Marketing leadership changes shape budgets, brand direction, and jobs. Yet too often, this basic public interest information lives behind gates. I believe executive moves like CMO appointments should be open and easy to find. The industry depends on it. Locking the facts away helps insiders, not the market.

“Find details on the chief marketing officer hired in 2025 in this database, exclusive to Ad Age All Access subscribers.”

That line says a lot. A core fact about who runs a major brand’s marketing is treated as a premium product. That is backward. If we want a healthier, fairer ad world, we need sunlight on who holds power and how they got there.

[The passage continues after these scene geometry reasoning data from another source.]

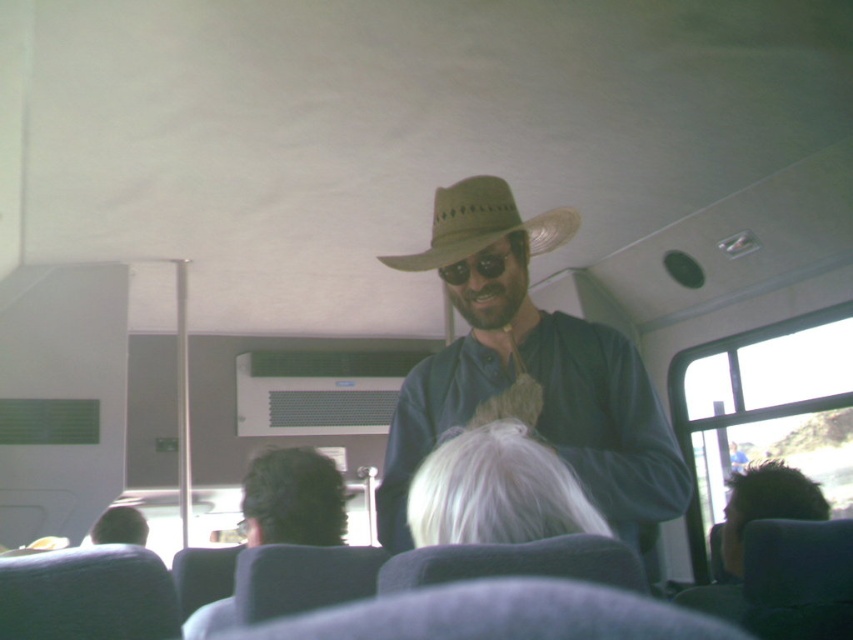 Is point (643, 381) positioned behind point (218, 630)?

That is True.

Is matte straw hat at center to the left of dark brown hair at center from the viewer's perspective?

Incorrect, matte straw hat at center is not on the left side of dark brown hair at center.

The height and width of the screenshot is (640, 853). I want to click on matte straw hat at center, so click(x=531, y=376).

How distant is tan straw hat at center from black matte sunglasses at center?

The distance of tan straw hat at center from black matte sunglasses at center is 2.95 inches.

Is tan straw hat at center bigger than black matte sunglasses at center?

Yes.

Find the location of `tan straw hat at center`. tan straw hat at center is located at coordinates point(482,225).

Based on the photo, is matte straw hat at center further to the viewer compared to black matte sunglasses at center?

No, matte straw hat at center is in front of black matte sunglasses at center.

Who is more forward, (518, 310) or (457, 276)?

Point (457, 276) is more forward.

In order to click on matte straw hat at center in this screenshot , I will do `click(531, 376)`.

The Case for Open Executive Information

Here is my view, shaped by the message above and by years of watching this beat: Basic executive data is public-interest infrastructure. You should not have to pay to learn who a company hired to direct billions in ad spend. Recruiters, small agencies, journalists, students, and job seekers rely on these facts to make smart moves.

The message also reveals a mindset. Information about leadership is framed as exclusive. That sets up a two-tier system. Those who can pay stay current. Everyone else falls behind.

Paywalls have a place. Good reporting costs money. I value strong journalism and I subscribe to many outlets. But there is a difference between deep analysis and simple facts. Names, dates, and roles should be open; insight can be a product.

Why Locking It Up Hurts Us

When CMO appointments hide behind a gate, small players pay the price. Independent shops lose a fair shot at pitching. Job seekers miss fresh openings. Researchers and watchdogs find it harder to track representation at the top.

  • It slows competition by hiding who is in charge.
  • It tilts the field to big firms with pricey seats.
  • It blocks students and early-career talent from learning the market.
  • It weakens accountability for hiring patterns and pay equity.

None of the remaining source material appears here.